Pero eso no importa. Lo que importa es la huella
literaria de Céline: su huella es más grande que su condición de proscrito, de perro
rabioso de la literatura francesa. Él no sólo nos orienta para que
aprendamos a escribir con las tripas y el corazón, también nos alumbra y
clarifica la noche del hombre, repleta de grietas, miserias y maldades. Él se
consideraba a sí mismo un autor paradójico, burlesco,
efervescente. ¿Fue Céline un escritor
antisemita? Él no lo niega. Pero, más que encarcelarlo bajo la etiqueta de
antisemita deberíamos denominarlo un poeta antisistema, antihumanidad, antitodo.

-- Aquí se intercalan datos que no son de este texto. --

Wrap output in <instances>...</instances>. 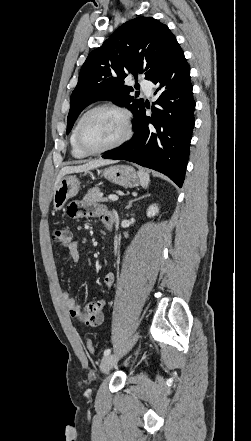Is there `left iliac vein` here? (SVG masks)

Alguien que nos arranca el corazón y nos lo muestra, para que veamos sus
pústulas, sus llagas, sus recovecos negros llenos de perversidades. Pocos se
han atrevido a hacer lo mismo, y, cuando lo han hecho, la sociedad bienpensante
se les ha echado encima como perros salvajes. Destouches expuso: «Soy un
escritor, nada más que un escritor. Todos los escritores franceses han tenido
que exiliarse con un pretexto u otro. Todos los pretextos son buenos para
perseguir en Francia a los escritores» (Carta 14). Pero creo que a esa sociedad
dispuesta a poner etiquetas y a atribuir culpas y castigos, lo que más le
dolió, le sigue doliendo, no es que Céline escribiera panfletos, sino su
condición de rebelde, de provocador que no baja la cabeza, que no agacha el
lomo, que no cae en el servilismo. Leer a Céline es como manejar dinamita a
punto de explotar, o como jugar con fuego: uno corre el riesgo de quemarse, de
arder, de sentir sus palabras como disparos de cañón. Las instituciones
deberían centrarse en su literatura, separar de una vez al escritor del hombre.
El escritor siempre es más grande que el hombre, es menos
miserable y menos sádico. Bendito sea Louis-Ferdinand Céline, escritor maldito que
será perseguido por los siglos de los siglos. Lo intuyó, lo supo, sabía que no
hay descanso para quienes son como él. Esperemos que, algún día, le alcance la
tregua. Lo escribió en la cárcel: «Hay que luchar contra la desgracia con la
misma rabia que ella hasta cansarla» (Carta 138).